Concepts

What Does It Mean to Have a Seeking Spirit?

This Q&A series addresses frequently asked questions by those who are interested in Nichiren Buddhism.

Teaneck, New Jersey. Photo: Kevin Miranda.


Q: What Does It Mean to Have a Seeking Spirit?

A: Just as a person with a strong desire to make money puts lots of effort into doing so, a deep desire to attain enlightenment motivates us to make many efforts in faith through our practice and study of Buddhism.

With money, we may attain happiness that lasts momentarily (relative happiness), but in striving to reveal our enlightenment, we gain a deep, abiding sense of fulfillment and joy (absolute happiness)— making it that much more rewarding to strive in faith. In Buddhism, a strong will to achieve enlightenment, or absolute happiness, through faith, practice and study, is referred to as a “seeking spirit” or “seeking mind.”

People generally view enlightenment as an endpoint of long and arduous Buddhist practice, which is not the case.

The Lotus Sutra expresses the principle of “seeking spirit” with the following phrase we recite during gongyo: “single-mindedly desiring to see the Buddha” (isshin yokken butsu) (see The Lotus Sutra and Its Opening and Closing Sutra, p. 271).

Does this mean desiring to physically see the Buddha? In the above phrase, the Chinese character ken, means “see.” In addition, ken also means “to reveal.” In this sense, it is important that we reveal the Buddha from within our lives by chanting Nam-myoho-renge-kyo and teaching others to do the same.
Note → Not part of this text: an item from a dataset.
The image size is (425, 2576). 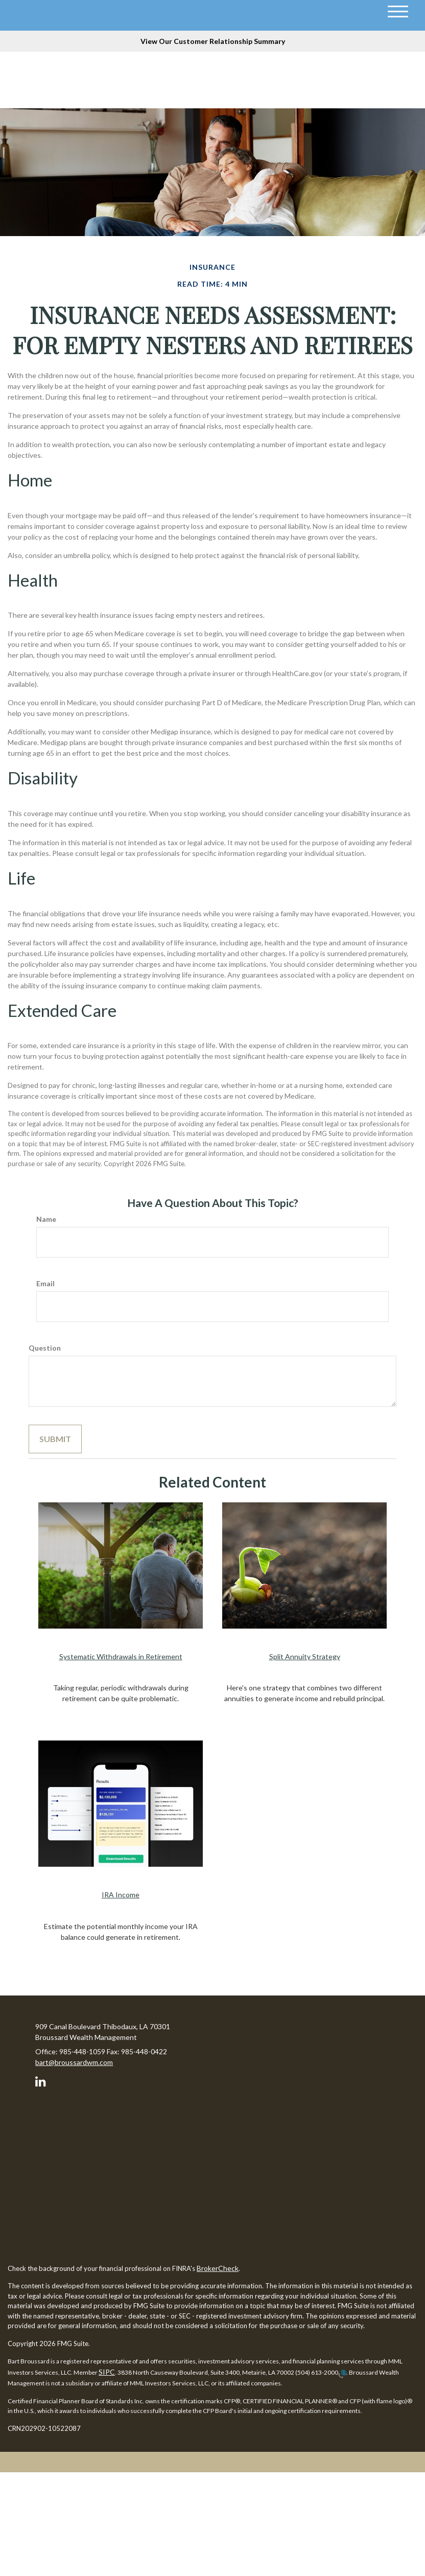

Because each person possesses the potential for limitless growth, having a seeking spirit also means resolving our doubts and deepening our understanding of Buddhism by continually studying the writings of Nichiren Daishonin and the three founding Soka Gakkai presidents. This is why we are also encouraged to ask questions and seek guidance from seniors in faith until we resolve our doubts. It is often difficult to continue having a seeking spirit or mind.

President Ikeda explains:

One of the fourteen slanders mentioned in Nichiren Daishonin’s writings is that of shallow, self-satisfied understanding. This does not merely mean possessing shallow knowledge; it indicates the condition of those who have lost their seeking minds and ceased to make efforts to deepen their understanding. This signifies backsliding in faith. (My Dear Friends in America, p. 53)

He points to the importance of having the humility to ask questions about Buddhist practice whether we have been practicing for 50 years or 50 days.
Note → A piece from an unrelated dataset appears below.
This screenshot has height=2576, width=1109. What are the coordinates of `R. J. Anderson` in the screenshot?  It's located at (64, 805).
By having a seeking spirit, Nichiren assures us, we will accrue wonderful fortune and attain enlightenment. For example, he says: “Your asking a question about the Lotus Sutra is among the six difficult acts. This is a sure indication that, if you embrace the Lotus Sutra, you will become a Buddha in your present form” (“The One Essential Phrase,” The Writings of Nichiren Daishonin, vol. 1, p. 922). As we strive alongside our SGI friends to drive kosen-rufu forward with the spirit to seek Buddhism, we are guaranteed a life filled with ever-growing confidence and lasting joy.